Visualization of Free Radicals by MRI Spin-Trapping Method

通过 MRI 自旋捕获方法可视化自由基

• 批准号: 11670923
• 负责人: FUJII Hirotada
• 金额: $ 2.37万
• 依托单位: Sapporo Medical University
• 依托单位国家: 日本
• 项目类别: Grant-in-Aid for Scientific Research (C)
• 财政年份: 1999
• 资助国家: 日本
• 起止时间: 1999 至 2000
• 项目状态: 已结题
• 来源: https://kaken.nii.ac.jp/grant/KAKENHI-PROJECT-11670923/
• 关键词: free radicals; non-invasive visualization; ESR; MRI; spin trapping; NO; T1

The ultimate goal of in vivo electron spin resonance (ESR) spin trapping is to provide a window to the characterization and quantification of free radicals with time within living organisms. However, the practical application of in vivo ESR to systems involving reactive oxygen free radicals has proven challenging. Some of these limitations relate to instrument sensitivity and particularly to the relative stability of these radicals, as well as toxicity limitations with dosing. We have demonstrated a new and first approach, so called MRI spin trapping method, to visualize the distribution of nitric oxide (NO) free radicals. NO was complexed with Fe (II)-chelate spin trap, N-methyl-D-glucamine dithiocarbamate (MGD), verified as (MGD)_2-Fe(II)-NO by ESR, and the distribution of NO was visualized by MRI.In rats, (MGD)_2-Fe(II)-NO complex was concentrated in the liver displaying significantly enhanced contrast in the vascular structure such as hepatic vein and inferior vena cava. Nitric oxide synthase was verified as the source of NO in rats with septic shock by pre-administration of the competitive inhibitor, resulting in reduced enhancement of the MR images. The NO complex was more stable in vivo and a more effective MRI contrast agent than other stable nitrogen containing radicals, such as nitroxides. MRI spin trapping method should be a powerful tool for visualizing spatial distribution of free radicals in tissues when combined with the appropriate spin-trapping agents.

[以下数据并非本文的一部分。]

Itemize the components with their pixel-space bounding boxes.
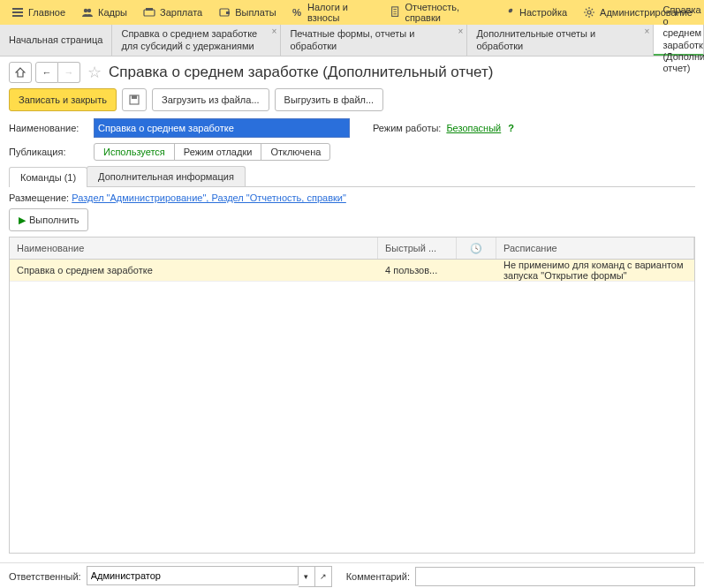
tab-current-report[interactable]: Справка о среднем заработк (Дополнительн…	[654, 25, 704, 56]
back-button[interactable]: ←	[35, 62, 58, 83]
name-row: Наименование: Режим работы: Безопасный ?	[9, 118, 695, 138]
tab-additional-reports[interactable]: Дополнительные отчеты и обработки ×	[467, 25, 654, 56]
save-and-close-button[interactable]: Записать и закрыть	[9, 88, 117, 111]
document-icon	[390, 6, 400, 19]
menu-settings-label: Настройка	[519, 7, 567, 18]
close-icon[interactable]: ×	[458, 26, 464, 37]
menu-personnel-label: Кадры	[98, 7, 127, 18]
sub-tabs: Команды (1) Дополнительная информация	[9, 166, 695, 187]
open-icon: ↗	[320, 572, 327, 581]
subtab-info[interactable]: Дополнительная информация	[87, 166, 246, 186]
home-button[interactable]	[9, 62, 32, 83]
open-button[interactable]: ↗	[315, 566, 332, 587]
svg-rect-5	[226, 11, 230, 14]
name-label: Наименование:	[9, 123, 88, 133]
page-title: Справка о среднем заработке (Дополнитель…	[109, 64, 493, 81]
hamburger-icon	[11, 6, 24, 19]
publication-debug[interactable]: Режим отладки	[175, 144, 262, 160]
mode-label: Режим работы:	[373, 123, 441, 133]
menu-reports-label: Отчетность, справки	[405, 2, 487, 23]
tab-cert-subsidies[interactable]: Справка о среднем заработке для субсидий…	[112, 25, 281, 56]
wrench-icon	[503, 6, 515, 19]
menu-taxes[interactable]: % Налоги и взносы	[284, 0, 382, 25]
commands-grid: Наименование Быстрый ... 🕓 Расписание Сп…	[9, 237, 695, 554]
people-icon	[81, 6, 94, 19]
nav-back-forward: ← →	[35, 62, 80, 83]
publication-off[interactable]: Отключена	[261, 144, 329, 160]
publication-row: Публикация: Используется Режим отладки О…	[9, 143, 695, 161]
menu-payments[interactable]: Выплаты	[210, 0, 284, 25]
favorite-star-icon[interactable]: ☆	[87, 63, 102, 82]
cell-quick: 4 пользов...	[378, 265, 457, 275]
tab-start-label: Начальная страница	[9, 34, 102, 46]
col-clock[interactable]: 🕓	[457, 237, 496, 259]
menu-taxes-label: Налоги и взносы	[307, 2, 374, 23]
button-label: Выгрузить в файл...	[284, 94, 375, 105]
cell-name: Справка о среднем заработке	[10, 265, 378, 275]
comment-label: Комментарий:	[346, 571, 410, 582]
dropdown-button[interactable]: ▾	[299, 566, 315, 587]
menu-personnel[interactable]: Кадры	[73, 0, 135, 25]
grid-body[interactable]: Справка о среднем заработке 4 пользов...…	[10, 260, 694, 553]
save-to-file-button[interactable]: Выгрузить в файл...	[275, 88, 384, 111]
home-icon	[15, 67, 26, 78]
button-label: Записать и закрыть	[19, 94, 107, 105]
svg-point-1	[87, 9, 91, 12]
tab-label: Справка о среднем заработке	[121, 28, 271, 40]
help-icon[interactable]: ?	[508, 123, 514, 133]
svg-point-0	[84, 9, 87, 12]
subtab-commands[interactable]: Команды (1)	[9, 167, 87, 187]
save-button[interactable]	[122, 88, 147, 111]
publication-radio-group: Используется Режим отладки Отключена	[94, 143, 330, 161]
page-content: ← → ☆ Справка о среднем заработке (Допол…	[0, 57, 704, 562]
arrow-right-icon: →	[64, 67, 74, 78]
title-bar: ← → ☆ Справка о среднем заработке (Допол…	[9, 62, 695, 83]
name-input[interactable]	[94, 118, 350, 138]
comment-input[interactable]	[415, 567, 695, 586]
tab-start-page[interactable]: Начальная страница	[0, 25, 112, 56]
placement-row: Размещение: Раздел "Администрирование", …	[9, 192, 695, 203]
clock-icon: 🕓	[470, 243, 482, 254]
tab-label: для субсидий с удержаниями	[121, 41, 271, 52]
close-icon[interactable]: ×	[272, 26, 277, 37]
tab-label: Печатные формы, отчеты и обработки	[290, 28, 458, 51]
button-label: Выполнить	[29, 215, 79, 225]
tab-label: Справка о среднем заработк	[662, 4, 694, 51]
menu-salary-label: Зарплата	[160, 7, 202, 18]
wallet-icon	[218, 6, 231, 19]
menu-reports[interactable]: Отчетность, справки	[382, 0, 495, 25]
placement-link[interactable]: Раздел "Администрирование", Раздел "Отче…	[72, 192, 346, 203]
responsible-input[interactable]	[87, 566, 299, 585]
gear-icon	[583, 6, 595, 19]
button-label: Загрузить из файла...	[162, 94, 260, 105]
tab-print-forms[interactable]: Печатные формы, отчеты и обработки ×	[281, 25, 467, 56]
play-icon: ▶	[19, 215, 26, 226]
publication-label: Публикация:	[9, 147, 88, 157]
chevron-down-icon: ▾	[304, 572, 308, 581]
col-name[interactable]: Наименование	[10, 237, 378, 259]
svg-point-8	[587, 11, 591, 14]
menu-settings[interactable]: Настройка	[495, 0, 575, 25]
execute-button[interactable]: ▶ Выполнить	[9, 208, 88, 231]
arrow-left-icon: ←	[42, 67, 52, 78]
svg-rect-2	[144, 10, 155, 16]
publication-used[interactable]: Используется	[95, 144, 175, 160]
table-row[interactable]: Справка о среднем заработке 4 пользов...…	[10, 260, 694, 282]
menu-payments-label: Выплаты	[235, 7, 276, 18]
grid-header: Наименование Быстрый ... 🕓 Расписание	[10, 237, 694, 260]
document-tabs: Начальная страница Справка о среднем зар…	[0, 25, 704, 57]
cell-schedule: Не применимо для команд с вариантом запу…	[496, 260, 694, 281]
close-icon[interactable]: ×	[645, 26, 650, 37]
footer-bar: Ответственный: ▾ ↗ Комментарий:	[0, 562, 704, 588]
load-from-file-button[interactable]: Загрузить из файла...	[152, 88, 269, 111]
percent-icon: %	[292, 6, 303, 19]
main-menu-bar: Главное Кадры Зарплата Выплаты % Налоги …	[0, 0, 704, 25]
menu-salary[interactable]: Зарплата	[135, 0, 210, 25]
col-quick[interactable]: Быстрый ...	[378, 237, 457, 259]
col-schedule[interactable]: Расписание	[496, 237, 694, 259]
forward-button[interactable]: →	[58, 62, 80, 83]
action-toolbar: Записать и закрыть Загрузить из файла...…	[9, 88, 695, 111]
menu-main[interactable]: Главное	[4, 0, 73, 25]
placement-label: Размещение:	[9, 192, 69, 203]
mode-value-link[interactable]: Безопасный	[446, 123, 501, 133]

体内电子自旋共振 (ESR) 自旋捕获的最终目标是为活体生物体内随时间变化的自由基的表征和定量提供一个窗口。然而，体内 ESR 在涉及活性氧自由基的系统中的实际应用已被证明具有挑战性。其中一些限制与仪器灵敏度有关，特别是与这些自由基的相对稳定性以及剂量毒性限制有关。我们展示了一种新的第一种方法，即所谓的 MRI 自旋捕获方法，可以可视化一氧化氮 (NO) 自由基的分布。 NO与Fe(II)-螯合物自旋陷阱、N-甲基-D-葡萄糖胺二硫代氨基甲酸酯(MGD)络合，通过ESR验证为(MGD)_2-Fe(II)-NO，并通过MRI可视化NO的分布在大鼠中，(MGD)_2-Fe(II)-NO 复合物集中在肝脏中，显示肝静脉和下腔静脉等血管结构的对比度显着增强。通过预先给予竞争性抑制剂，导致 MR 图像的增强减弱，证实一氧化氮合酶是感染性休克大鼠中 NO 的来源。与其他稳定的含氮自由基（例如硝基氧）相比，NO复合物在体内更稳定，并且是更有效的MRI造影剂。当与适当的自旋捕获剂结合使用时，MRI 自旋捕获方法应该是可视化组织中自由基空间分布的有力工具。

项目成果

Fujii,H.et al.: "In Vivo Imaging of Spin-Trapped Nitric Oxide in Rats With Septic Shock:MRI Spin Trapping"Magnetic Resonance in Medicine. 42. 235-239 (1999)

Fujii,H.et al.：“感染性休克大鼠自旋捕获一氧化氮的体内成像：MRI 自旋捕获”医学中的磁共振。

Berliner, L.J., Fujii, H., Koscielniak, J., Clanton, T.: "Unique on vivo application of spin traps."Free Rad.Bio.Med.. 30. 489-499 (2001)

Berliner, L.J.、Fujii, H.、Koscielniak, J.、Clanton, T.：“自旋陷阱在体内的独特应用。”Free Rad.Bio.Med.. 30. 489-499 (2001)

Fujii,H. et al.: "In Vivo Imaging of Spin-Trapped Nitric Oxide in Rats With Septic Shock : MRI Spin Trapping"Magnetic Resonance in Medicine. 42. 235 (1999)

藤井，H.

Fujii,H. et al.: "Unique in vivo applications of spin traps"Free Radical Biology & Medicine. 30・5. 489 (2001)

Fujii, H.等人：“自旋陷阱的独特体内应用”自由基生物学与医学30・5（2001）。